À l’heure actuelle, les brevets ne figurent pas au registre en association avec le Simvastatine.

Questions en litige

Les questions en litige dans la présente affaire sont les suivantes :

1. Le ministre a-t-il le pouvoir d’examiner les brevets apparaissant sur les listes soumises en application de l’article 4 du Règlement?

2. Une fois que les brevets figurent au registre, le ministre peut-il les radier?

3. Si le ministre a le pouvoir d’examiner et de radier les brevets, ce pouvoir a-t-il été irrégulièrement délégué à l’OPIC en l’espèce?

4. S’il a effectivement le pouvoir d’examiner et de radier les brevets, le ministre a-t-il violé les principes de justice naturelle au cours du processus suivi en l’espèce?

Les deux questions qui suivent ont été soulevées dans le dossier supplémentaire des demanderesses. Elles portent sur des faits additionnels qui n’ont de pertinence qu’à leur égard.
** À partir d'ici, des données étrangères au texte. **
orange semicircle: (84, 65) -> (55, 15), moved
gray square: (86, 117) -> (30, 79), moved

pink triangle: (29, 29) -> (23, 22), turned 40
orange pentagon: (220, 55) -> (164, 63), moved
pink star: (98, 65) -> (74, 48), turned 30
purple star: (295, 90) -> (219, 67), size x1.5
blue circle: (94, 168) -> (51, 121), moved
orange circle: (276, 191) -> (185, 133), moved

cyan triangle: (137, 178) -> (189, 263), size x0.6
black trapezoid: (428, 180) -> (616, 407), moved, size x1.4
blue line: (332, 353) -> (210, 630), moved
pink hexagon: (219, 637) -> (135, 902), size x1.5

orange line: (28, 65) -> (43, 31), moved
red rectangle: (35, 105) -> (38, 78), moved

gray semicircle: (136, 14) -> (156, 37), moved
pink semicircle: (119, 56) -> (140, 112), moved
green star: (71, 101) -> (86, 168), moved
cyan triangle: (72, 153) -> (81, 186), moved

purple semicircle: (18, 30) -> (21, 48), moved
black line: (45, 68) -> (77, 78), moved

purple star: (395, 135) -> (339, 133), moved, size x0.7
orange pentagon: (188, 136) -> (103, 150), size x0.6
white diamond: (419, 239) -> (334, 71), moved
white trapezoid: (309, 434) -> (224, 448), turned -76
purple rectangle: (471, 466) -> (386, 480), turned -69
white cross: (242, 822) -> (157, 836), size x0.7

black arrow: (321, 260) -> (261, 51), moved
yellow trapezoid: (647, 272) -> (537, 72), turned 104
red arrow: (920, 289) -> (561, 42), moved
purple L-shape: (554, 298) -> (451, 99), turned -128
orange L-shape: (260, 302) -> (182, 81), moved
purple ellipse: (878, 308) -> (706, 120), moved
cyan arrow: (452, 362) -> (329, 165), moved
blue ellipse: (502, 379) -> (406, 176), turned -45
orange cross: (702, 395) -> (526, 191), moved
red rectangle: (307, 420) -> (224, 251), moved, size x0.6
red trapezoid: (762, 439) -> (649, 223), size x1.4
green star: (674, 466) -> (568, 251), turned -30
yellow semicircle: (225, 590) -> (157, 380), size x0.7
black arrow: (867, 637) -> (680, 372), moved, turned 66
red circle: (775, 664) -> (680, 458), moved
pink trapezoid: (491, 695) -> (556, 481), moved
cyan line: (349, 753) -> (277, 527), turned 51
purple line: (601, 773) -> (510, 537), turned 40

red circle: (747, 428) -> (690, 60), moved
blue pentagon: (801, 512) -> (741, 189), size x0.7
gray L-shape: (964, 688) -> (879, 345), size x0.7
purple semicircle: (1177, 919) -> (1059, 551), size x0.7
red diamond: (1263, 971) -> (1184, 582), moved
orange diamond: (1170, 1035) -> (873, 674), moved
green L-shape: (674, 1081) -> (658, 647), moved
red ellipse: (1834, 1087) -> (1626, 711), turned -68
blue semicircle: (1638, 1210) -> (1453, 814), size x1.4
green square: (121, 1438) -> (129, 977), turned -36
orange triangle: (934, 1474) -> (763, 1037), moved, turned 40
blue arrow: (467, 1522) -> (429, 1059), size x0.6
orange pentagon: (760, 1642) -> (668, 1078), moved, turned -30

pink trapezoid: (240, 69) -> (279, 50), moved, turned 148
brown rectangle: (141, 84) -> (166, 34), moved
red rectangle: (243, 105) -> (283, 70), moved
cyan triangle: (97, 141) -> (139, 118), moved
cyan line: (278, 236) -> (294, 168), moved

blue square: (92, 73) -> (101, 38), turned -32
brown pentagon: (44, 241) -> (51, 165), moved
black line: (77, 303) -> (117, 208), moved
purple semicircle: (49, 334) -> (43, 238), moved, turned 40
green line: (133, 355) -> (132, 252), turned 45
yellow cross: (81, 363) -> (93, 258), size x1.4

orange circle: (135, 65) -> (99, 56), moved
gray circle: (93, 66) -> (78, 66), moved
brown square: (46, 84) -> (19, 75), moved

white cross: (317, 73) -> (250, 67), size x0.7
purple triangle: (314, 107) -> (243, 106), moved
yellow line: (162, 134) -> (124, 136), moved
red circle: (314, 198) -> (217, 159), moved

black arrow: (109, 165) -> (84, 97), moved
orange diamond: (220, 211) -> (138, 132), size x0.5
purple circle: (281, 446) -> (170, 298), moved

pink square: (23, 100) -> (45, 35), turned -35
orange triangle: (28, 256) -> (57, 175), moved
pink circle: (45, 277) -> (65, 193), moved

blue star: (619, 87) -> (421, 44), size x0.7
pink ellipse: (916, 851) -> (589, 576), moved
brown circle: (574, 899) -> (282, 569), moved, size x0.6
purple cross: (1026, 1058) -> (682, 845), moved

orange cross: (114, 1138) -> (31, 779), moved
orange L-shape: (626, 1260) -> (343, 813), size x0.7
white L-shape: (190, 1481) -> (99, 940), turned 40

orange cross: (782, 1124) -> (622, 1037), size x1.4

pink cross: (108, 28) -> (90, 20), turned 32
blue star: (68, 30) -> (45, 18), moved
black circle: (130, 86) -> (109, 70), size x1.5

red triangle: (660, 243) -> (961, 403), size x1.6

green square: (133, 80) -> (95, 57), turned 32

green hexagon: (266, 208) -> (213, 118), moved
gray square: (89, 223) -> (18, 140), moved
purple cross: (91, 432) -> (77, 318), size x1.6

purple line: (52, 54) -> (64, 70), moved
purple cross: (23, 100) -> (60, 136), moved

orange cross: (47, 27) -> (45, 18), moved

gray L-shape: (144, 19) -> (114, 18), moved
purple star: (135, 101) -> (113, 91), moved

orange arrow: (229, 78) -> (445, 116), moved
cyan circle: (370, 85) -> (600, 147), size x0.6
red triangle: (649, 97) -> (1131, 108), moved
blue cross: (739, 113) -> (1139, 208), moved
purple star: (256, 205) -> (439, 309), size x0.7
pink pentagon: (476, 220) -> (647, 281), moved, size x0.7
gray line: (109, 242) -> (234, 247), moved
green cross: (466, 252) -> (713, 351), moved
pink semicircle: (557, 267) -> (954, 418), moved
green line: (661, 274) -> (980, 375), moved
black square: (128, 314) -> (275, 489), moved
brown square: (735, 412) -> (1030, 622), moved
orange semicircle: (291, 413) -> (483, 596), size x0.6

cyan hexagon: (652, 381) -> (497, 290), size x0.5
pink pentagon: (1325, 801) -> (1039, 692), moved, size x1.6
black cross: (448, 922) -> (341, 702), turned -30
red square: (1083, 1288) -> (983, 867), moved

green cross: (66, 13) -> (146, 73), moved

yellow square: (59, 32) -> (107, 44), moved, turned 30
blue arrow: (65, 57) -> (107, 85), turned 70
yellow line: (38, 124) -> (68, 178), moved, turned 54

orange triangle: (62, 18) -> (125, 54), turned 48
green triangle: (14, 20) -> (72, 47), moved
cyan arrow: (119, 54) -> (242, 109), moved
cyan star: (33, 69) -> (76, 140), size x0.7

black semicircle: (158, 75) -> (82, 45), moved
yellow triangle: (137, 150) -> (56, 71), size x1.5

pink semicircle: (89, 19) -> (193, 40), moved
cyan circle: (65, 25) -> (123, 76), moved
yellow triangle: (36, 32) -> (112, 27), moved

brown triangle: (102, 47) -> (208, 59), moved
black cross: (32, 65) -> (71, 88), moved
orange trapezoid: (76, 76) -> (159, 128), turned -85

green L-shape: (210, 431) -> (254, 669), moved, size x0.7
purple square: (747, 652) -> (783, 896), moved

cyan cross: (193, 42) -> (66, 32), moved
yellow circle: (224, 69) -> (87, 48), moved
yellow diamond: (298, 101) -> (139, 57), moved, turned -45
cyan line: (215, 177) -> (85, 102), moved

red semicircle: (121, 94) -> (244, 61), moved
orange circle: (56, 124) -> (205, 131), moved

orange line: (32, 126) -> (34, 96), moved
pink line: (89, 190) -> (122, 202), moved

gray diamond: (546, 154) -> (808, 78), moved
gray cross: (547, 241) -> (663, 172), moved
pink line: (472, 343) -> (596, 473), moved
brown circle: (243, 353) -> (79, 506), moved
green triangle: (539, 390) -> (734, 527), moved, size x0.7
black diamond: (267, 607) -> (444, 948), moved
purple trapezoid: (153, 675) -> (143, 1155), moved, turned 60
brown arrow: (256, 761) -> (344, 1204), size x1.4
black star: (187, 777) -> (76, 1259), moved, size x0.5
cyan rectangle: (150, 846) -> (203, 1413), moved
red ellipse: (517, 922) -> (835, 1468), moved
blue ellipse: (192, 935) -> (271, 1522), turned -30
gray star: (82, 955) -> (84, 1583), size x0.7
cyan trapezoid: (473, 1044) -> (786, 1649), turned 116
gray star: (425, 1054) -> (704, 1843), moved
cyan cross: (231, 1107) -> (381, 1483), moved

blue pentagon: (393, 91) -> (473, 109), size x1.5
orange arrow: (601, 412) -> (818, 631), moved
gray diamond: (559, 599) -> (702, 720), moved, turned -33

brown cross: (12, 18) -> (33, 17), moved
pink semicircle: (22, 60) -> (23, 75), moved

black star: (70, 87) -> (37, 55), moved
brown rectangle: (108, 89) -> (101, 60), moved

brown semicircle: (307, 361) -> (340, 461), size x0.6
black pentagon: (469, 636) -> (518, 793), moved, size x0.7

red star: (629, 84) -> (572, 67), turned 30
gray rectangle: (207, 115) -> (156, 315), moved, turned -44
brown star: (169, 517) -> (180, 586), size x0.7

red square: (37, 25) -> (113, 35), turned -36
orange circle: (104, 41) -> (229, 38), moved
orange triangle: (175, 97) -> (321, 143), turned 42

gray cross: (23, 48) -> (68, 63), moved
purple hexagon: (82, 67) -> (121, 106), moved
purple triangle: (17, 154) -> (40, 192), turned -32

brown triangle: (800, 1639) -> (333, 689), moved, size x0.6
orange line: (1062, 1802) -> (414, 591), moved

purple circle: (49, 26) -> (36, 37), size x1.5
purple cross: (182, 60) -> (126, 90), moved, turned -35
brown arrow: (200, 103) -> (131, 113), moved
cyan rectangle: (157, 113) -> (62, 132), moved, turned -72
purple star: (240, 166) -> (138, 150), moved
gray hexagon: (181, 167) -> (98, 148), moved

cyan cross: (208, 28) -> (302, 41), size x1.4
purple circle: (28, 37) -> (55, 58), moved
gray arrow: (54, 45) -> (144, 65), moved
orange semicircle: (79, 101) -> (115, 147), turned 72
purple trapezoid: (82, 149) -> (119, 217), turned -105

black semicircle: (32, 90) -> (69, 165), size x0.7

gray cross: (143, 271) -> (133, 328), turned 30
Pour cette raison, les faits additionnels ne seront examinés qu’après la résolution des questions 1 à 4.

5. Les faits additionnels révèlent-ils l’existence d’une crainte raisonnable de partialité de la part du ministre?

6. Même si on suppose que le ministre a le pouvoir de vérifier et de radier les brevets du registre, ce pouvoir a-t-il été exercé à des fins illégitimes en l’espèce?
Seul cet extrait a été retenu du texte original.